> **WHAT IS BEING ASKED**: Some of the lines below need repeating. Reproduce exactly those between the lines holding "Blog (408, 2237)" and "十代のワレメ大図鑑 Vol.10", inclusive.

DATA PROVIDED Block Start

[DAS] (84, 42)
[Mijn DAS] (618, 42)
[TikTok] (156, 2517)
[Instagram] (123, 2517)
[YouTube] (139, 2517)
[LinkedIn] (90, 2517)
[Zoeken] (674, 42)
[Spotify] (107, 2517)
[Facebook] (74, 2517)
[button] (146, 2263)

DATA PROVIDED Block End
DATA PROVIDED Block Start

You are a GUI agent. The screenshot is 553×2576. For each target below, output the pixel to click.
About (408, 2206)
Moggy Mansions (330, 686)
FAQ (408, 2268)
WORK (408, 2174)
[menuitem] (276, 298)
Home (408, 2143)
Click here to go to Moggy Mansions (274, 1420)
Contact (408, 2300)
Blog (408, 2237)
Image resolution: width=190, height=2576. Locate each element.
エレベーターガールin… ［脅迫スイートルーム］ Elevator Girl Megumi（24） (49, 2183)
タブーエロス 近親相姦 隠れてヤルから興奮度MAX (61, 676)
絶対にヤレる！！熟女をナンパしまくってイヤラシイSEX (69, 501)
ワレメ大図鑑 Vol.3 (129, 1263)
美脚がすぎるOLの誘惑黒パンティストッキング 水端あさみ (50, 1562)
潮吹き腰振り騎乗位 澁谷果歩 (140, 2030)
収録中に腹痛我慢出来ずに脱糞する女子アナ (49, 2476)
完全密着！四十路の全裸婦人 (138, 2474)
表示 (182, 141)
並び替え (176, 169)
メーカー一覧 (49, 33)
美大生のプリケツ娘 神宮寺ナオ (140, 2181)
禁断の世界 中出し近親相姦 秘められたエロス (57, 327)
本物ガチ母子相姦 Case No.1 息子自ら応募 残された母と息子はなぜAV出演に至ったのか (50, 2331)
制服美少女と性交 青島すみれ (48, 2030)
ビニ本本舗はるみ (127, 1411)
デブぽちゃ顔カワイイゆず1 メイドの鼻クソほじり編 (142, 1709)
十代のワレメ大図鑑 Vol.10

DATA PROVIDED Block End

> **EXERCISE RESULT**:
Blog (408, 2237)
Image resolution: width=190, height=2576. Locate each element.
エレベーターガールin… ［脅迫スイートルーム］ Elevator Girl Megumi（24） (49, 2183)
タブーエロス 近親相姦 隠れてヤルから興奮度MAX (61, 676)
絶対にヤレる！！熟女をナンパしまくってイヤラシイSEX (69, 501)
ワレメ大図鑑 Vol.3 (129, 1263)
美脚がすぎるOLの誘惑黒パンティストッキング 水端あさみ (50, 1562)
潮吹き腰振り騎乗位 澁谷果歩 (140, 2030)
収録中に腹痛我慢出来ずに脱糞する女子アナ (49, 2476)
完全密着！四十路の全裸婦人 (138, 2474)
表示 (182, 141)
並び替え (176, 169)
メーカー一覧 (49, 33)
美大生のプリケツ娘 神宮寺ナオ (140, 2181)
禁断の世界 中出し近親相姦 秘められたエロス (57, 327)
本物ガチ母子相姦 Case No.1 息子自ら応募 残された母と息子はなぜAV出演に至ったのか (50, 2331)
制服美少女と性交 青島すみれ (48, 2030)
ビニ本本舗はるみ (127, 1411)
デブぽちゃ顔カワイイゆず1 メイドの鼻クソほじり編 (142, 1709)
十代のワレメ大図鑑 Vol.10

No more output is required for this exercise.